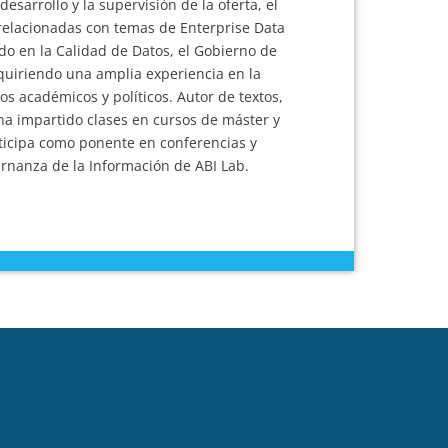
sarrollo y la supervisión de la oferta, el
 relacionadas con temas de Enterprise Data
do en la Calidad de Datos, el Gobierno de
quiriendo una amplia experiencia en la
os académicos y políticos. Autor de textos,
ha impartido clases en cursos de máster y
rticipa como ponente en conferencias y
rnanza de la Información de ABI Lab.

## What you will do
Quote the data above from the line containing "relacionadas con temas de Enterprise Data" to the line containing "rticipa como ponente en conferencias y", inclusive, and stop.

## Expected answer
 relacionadas con temas de Enterprise Data
do en la Calidad de Datos, el Gobierno de
quiriendo una amplia experiencia en la
os académicos y políticos. Autor de textos,
ha impartido clases en cursos de máster y
rticipa como ponente en conferencias y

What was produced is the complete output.